[RECORDS FOR THIS EXERCISE — start]

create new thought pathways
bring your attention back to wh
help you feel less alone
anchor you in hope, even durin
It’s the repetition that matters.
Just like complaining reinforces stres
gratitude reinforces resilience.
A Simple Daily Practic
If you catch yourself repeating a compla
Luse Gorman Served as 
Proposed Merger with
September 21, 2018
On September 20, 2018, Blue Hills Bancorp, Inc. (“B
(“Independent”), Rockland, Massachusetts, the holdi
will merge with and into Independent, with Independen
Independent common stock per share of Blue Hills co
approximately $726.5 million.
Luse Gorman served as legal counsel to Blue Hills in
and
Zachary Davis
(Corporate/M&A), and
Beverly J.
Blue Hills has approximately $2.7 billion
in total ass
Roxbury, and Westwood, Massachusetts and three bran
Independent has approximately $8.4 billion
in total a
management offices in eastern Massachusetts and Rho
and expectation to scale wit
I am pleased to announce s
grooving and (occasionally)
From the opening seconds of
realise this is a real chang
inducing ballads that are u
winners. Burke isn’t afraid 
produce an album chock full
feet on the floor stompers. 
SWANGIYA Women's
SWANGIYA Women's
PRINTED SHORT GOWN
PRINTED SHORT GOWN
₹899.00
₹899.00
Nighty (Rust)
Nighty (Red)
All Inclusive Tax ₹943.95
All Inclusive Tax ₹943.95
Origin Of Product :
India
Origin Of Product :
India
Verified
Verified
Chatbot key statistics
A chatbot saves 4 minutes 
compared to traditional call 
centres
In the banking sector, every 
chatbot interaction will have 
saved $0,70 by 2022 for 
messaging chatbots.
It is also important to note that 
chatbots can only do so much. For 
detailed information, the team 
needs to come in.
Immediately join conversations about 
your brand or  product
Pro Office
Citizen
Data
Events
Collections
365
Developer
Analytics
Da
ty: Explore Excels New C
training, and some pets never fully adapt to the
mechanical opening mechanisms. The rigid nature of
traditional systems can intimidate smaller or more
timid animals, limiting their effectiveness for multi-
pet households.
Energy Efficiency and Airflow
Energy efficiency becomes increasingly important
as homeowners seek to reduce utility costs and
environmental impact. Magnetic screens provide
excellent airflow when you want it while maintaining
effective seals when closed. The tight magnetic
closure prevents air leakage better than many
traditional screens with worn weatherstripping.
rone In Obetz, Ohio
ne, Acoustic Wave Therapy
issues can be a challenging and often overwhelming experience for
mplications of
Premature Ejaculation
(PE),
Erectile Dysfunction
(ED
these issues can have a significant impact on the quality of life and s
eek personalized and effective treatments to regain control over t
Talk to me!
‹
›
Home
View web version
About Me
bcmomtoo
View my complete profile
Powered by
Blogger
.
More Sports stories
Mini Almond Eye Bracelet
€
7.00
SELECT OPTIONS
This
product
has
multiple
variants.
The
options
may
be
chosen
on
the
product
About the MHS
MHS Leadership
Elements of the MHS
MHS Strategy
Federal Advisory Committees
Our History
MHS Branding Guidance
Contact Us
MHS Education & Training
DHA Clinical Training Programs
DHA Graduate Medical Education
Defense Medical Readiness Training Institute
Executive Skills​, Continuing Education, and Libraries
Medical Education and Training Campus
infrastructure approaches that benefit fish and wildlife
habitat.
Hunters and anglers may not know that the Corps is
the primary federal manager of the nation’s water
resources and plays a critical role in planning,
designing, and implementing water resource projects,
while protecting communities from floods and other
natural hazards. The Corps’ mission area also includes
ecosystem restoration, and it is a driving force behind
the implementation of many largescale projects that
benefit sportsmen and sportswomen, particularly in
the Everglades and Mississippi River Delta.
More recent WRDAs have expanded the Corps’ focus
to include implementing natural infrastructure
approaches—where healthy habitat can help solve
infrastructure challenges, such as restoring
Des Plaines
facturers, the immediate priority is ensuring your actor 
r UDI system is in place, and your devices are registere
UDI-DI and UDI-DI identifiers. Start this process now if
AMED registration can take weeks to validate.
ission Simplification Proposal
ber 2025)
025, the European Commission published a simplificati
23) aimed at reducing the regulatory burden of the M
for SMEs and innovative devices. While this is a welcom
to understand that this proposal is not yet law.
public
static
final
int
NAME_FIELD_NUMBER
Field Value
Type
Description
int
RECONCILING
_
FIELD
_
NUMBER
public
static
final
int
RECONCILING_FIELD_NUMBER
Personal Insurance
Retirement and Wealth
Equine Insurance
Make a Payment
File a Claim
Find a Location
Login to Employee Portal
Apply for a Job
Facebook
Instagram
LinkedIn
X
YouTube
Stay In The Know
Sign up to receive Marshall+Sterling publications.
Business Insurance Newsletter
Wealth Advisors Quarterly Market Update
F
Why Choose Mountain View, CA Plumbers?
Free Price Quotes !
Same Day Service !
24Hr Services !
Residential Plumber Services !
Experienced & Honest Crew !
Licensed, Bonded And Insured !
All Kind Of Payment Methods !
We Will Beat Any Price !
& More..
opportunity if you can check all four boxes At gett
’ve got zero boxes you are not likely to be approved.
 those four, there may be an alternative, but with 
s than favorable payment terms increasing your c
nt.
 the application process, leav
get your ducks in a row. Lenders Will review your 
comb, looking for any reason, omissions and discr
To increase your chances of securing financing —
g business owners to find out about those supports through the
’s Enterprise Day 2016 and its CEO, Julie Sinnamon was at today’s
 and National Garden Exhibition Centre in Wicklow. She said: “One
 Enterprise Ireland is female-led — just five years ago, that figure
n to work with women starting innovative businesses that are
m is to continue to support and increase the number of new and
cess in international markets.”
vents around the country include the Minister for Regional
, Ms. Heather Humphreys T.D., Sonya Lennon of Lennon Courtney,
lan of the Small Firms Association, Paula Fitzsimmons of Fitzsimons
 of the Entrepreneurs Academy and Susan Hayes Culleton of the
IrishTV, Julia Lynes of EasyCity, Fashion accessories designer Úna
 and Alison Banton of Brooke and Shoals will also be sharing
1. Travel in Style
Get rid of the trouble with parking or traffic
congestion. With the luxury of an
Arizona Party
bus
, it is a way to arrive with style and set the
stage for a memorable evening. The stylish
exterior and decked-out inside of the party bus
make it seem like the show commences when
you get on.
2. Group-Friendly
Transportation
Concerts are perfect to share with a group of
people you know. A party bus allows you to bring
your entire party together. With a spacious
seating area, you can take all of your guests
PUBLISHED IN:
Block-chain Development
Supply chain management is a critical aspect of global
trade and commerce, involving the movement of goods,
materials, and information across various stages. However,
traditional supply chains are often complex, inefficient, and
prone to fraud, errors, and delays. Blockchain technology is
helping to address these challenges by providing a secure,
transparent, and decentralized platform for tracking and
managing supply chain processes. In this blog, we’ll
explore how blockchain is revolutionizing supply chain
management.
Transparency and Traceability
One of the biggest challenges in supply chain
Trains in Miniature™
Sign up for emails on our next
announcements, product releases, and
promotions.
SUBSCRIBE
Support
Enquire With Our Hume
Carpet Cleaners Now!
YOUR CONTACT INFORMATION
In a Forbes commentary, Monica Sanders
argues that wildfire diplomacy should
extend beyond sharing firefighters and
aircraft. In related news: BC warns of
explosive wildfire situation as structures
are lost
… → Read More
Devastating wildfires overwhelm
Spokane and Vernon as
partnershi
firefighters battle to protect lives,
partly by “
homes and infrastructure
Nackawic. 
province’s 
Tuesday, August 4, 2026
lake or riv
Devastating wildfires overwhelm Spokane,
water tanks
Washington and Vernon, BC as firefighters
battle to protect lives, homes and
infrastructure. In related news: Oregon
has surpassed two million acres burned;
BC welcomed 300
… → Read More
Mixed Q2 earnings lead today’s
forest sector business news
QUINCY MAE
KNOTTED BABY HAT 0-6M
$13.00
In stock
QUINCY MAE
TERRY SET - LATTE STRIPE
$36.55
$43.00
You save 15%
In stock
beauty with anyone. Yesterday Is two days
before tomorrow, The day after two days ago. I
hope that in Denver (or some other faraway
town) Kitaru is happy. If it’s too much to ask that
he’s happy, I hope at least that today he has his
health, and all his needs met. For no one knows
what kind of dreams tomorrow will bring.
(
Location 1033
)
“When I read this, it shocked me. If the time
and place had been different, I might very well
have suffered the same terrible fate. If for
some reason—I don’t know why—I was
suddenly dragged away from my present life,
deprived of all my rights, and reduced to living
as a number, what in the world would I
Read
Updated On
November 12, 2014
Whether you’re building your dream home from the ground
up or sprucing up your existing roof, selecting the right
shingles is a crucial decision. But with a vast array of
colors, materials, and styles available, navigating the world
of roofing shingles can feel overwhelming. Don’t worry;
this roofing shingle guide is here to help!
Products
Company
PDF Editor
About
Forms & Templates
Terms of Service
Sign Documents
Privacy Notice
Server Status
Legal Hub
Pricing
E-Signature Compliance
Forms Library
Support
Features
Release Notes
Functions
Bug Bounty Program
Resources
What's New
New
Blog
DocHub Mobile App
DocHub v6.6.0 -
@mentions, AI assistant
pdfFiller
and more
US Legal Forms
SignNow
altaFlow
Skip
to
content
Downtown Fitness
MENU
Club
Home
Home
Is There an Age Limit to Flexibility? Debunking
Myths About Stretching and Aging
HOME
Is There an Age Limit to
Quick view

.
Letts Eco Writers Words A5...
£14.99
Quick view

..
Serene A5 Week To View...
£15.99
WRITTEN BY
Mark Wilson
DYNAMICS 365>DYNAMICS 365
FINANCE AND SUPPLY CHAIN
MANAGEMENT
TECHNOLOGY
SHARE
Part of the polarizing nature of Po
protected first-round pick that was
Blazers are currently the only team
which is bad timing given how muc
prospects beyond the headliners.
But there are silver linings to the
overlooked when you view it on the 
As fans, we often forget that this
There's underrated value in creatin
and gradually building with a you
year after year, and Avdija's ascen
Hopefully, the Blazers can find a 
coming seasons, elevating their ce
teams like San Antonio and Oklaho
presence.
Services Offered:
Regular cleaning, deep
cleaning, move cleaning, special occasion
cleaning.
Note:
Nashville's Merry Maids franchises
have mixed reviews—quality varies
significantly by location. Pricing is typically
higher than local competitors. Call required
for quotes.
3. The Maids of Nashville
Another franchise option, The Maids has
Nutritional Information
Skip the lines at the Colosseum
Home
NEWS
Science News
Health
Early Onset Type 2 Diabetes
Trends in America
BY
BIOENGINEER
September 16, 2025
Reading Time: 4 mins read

[RECORDS FOR THIS EXERCISE — finish]

▸ DIRECTIONS
List each line of the records that holds the string "bring".

▸ EXERCISE OUTPUT
bring your attention back to wh
people you know. A party bus allows you to bring
what kind of dreams tomorrow will bring.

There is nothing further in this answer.